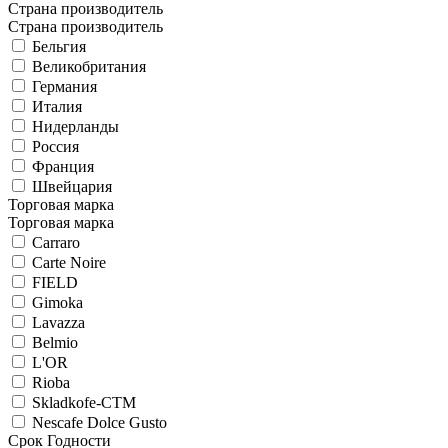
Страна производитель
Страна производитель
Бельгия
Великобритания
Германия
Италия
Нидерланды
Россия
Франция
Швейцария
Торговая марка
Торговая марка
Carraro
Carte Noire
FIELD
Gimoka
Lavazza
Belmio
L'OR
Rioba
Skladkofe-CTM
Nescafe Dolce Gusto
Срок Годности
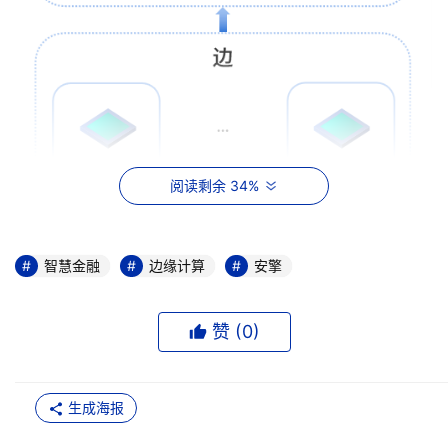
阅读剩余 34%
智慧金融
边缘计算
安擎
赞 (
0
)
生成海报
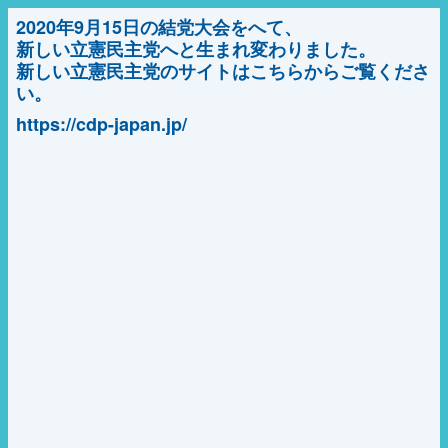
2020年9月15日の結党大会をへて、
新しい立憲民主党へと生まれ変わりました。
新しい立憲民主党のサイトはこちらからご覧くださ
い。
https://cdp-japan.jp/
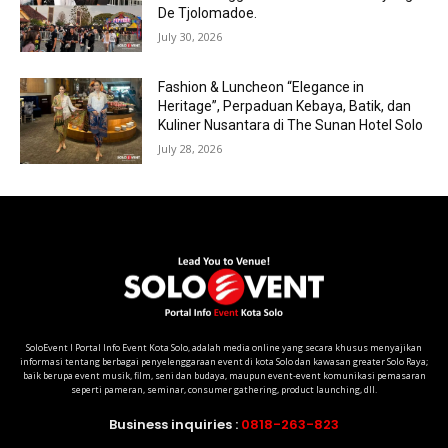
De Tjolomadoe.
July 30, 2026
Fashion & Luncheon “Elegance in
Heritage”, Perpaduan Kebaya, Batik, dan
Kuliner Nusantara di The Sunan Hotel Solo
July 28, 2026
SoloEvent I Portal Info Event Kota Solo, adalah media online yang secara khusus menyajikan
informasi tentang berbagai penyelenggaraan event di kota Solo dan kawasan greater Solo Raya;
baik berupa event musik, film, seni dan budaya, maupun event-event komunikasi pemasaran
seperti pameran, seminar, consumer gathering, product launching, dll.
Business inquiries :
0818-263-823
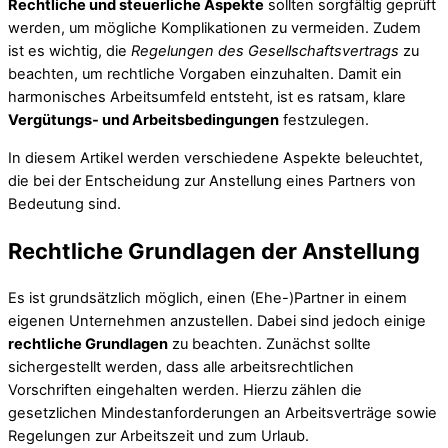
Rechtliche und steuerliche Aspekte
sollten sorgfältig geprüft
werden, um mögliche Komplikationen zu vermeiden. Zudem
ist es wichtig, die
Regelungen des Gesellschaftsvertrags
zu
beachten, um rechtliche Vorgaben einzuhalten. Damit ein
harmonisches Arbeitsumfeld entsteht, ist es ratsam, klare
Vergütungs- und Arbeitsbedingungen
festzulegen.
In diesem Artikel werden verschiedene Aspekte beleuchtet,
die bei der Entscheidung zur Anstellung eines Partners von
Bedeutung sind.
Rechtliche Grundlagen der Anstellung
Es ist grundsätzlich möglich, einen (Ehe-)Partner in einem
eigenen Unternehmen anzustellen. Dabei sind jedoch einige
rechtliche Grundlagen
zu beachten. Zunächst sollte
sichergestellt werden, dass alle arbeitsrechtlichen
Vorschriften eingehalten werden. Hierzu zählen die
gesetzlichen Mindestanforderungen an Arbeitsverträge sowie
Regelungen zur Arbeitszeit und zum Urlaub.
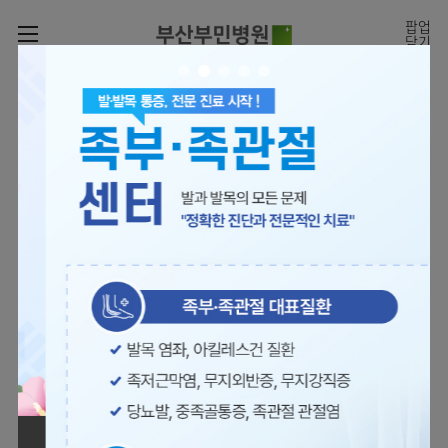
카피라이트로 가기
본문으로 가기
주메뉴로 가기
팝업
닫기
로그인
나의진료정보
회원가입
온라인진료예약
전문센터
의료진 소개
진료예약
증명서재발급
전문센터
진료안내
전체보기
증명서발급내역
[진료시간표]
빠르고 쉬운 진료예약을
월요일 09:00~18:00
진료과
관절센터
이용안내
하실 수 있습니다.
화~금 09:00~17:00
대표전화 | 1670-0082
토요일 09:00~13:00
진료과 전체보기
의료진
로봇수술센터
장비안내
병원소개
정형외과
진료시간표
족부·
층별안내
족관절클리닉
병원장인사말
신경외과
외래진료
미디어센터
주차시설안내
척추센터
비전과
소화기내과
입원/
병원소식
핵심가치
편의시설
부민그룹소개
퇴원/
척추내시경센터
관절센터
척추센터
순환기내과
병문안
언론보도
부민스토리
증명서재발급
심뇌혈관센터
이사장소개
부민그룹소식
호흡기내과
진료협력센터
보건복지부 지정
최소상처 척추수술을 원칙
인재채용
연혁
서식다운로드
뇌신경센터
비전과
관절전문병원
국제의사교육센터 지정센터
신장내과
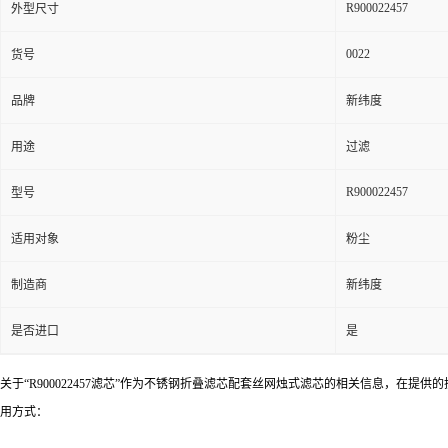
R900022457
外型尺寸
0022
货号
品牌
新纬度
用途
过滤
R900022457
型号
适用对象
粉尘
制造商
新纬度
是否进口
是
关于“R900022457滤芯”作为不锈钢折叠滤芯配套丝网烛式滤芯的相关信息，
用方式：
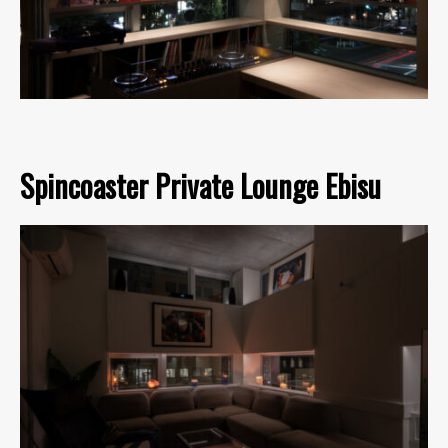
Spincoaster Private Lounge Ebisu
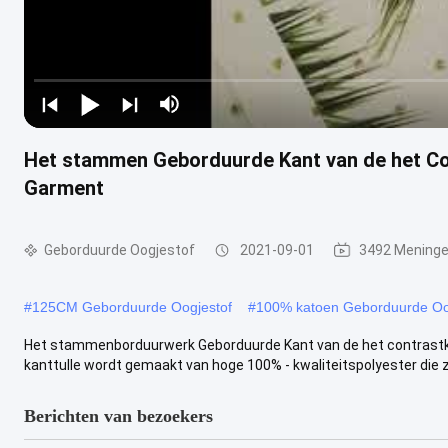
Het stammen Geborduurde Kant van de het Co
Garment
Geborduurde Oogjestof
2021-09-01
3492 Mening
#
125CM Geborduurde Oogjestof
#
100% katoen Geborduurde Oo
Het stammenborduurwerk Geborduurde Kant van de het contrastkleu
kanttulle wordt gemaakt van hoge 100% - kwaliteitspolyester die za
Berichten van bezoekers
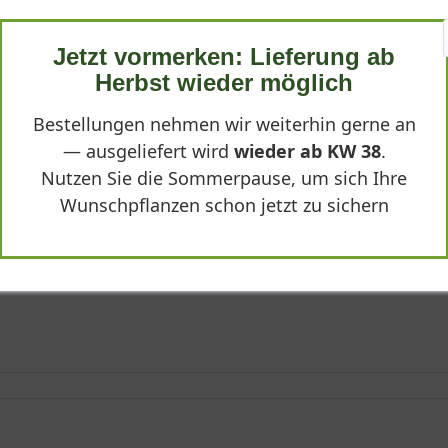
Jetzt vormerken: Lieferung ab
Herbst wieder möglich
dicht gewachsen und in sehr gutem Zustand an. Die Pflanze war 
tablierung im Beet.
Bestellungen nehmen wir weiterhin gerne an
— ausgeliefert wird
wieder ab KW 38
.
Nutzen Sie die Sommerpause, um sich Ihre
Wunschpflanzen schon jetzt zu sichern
* * *
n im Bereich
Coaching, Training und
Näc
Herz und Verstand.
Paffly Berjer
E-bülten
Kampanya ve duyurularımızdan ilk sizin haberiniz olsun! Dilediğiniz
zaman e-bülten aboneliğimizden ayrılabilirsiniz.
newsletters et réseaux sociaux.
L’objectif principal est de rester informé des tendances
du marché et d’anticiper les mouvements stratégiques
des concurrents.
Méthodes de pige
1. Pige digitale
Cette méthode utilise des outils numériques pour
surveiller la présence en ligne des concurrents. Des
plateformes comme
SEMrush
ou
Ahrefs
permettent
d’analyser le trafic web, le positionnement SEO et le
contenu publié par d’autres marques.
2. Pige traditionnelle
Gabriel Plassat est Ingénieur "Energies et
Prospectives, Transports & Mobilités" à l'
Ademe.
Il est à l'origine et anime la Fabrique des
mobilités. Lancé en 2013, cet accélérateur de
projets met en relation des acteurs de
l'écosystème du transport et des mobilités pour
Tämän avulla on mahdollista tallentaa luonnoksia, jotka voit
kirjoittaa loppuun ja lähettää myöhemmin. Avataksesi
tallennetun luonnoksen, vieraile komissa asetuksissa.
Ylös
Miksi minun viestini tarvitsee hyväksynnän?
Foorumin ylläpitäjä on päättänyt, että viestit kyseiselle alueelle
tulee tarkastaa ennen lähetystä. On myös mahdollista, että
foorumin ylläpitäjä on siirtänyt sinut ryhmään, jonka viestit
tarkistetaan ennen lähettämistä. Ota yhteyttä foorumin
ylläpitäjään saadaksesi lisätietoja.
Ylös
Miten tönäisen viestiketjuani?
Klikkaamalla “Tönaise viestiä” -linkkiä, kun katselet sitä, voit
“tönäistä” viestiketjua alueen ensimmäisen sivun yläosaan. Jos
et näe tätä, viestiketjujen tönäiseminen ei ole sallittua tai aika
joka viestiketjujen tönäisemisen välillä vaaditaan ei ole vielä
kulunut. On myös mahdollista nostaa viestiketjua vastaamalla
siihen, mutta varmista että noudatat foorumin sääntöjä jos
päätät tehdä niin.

== Exercise details ==
Everything from the line with "Miksi minun viestini tarvitsee hyväksynnän?" through the line with "päätät tehdä niin." in the listing above must be retyped exactly, with nothing added.

== Task solution ==
Miksi minun viestini tarvitsee hyväksynnän?
Foorumin ylläpitäjä on päättänyt, että viestit kyseiselle alueelle
tulee tarkastaa ennen lähetystä. On myös mahdollista, että
foorumin ylläpitäjä on siirtänyt sinut ryhmään, jonka viestit
tarkistetaan ennen lähettämistä. Ota yhteyttä foorumin
ylläpitäjään saadaksesi lisätietoja.
Ylös
Miten tönäisen viestiketjuani?
Klikkaamalla “Tönaise viestiä” -linkkiä, kun katselet sitä, voit
“tönäistä” viestiketjua alueen ensimmäisen sivun yläosaan. Jos
et näe tätä, viestiketjujen tönäiseminen ei ole sallittua tai aika
joka viestiketjujen tönäisemisen välillä vaaditaan ei ole vielä
kulunut. On myös mahdollista nostaa viestiketjua vastaamalla
siihen, mutta varmista että noudatat foorumin sääntöjä jos
päätät tehdä niin.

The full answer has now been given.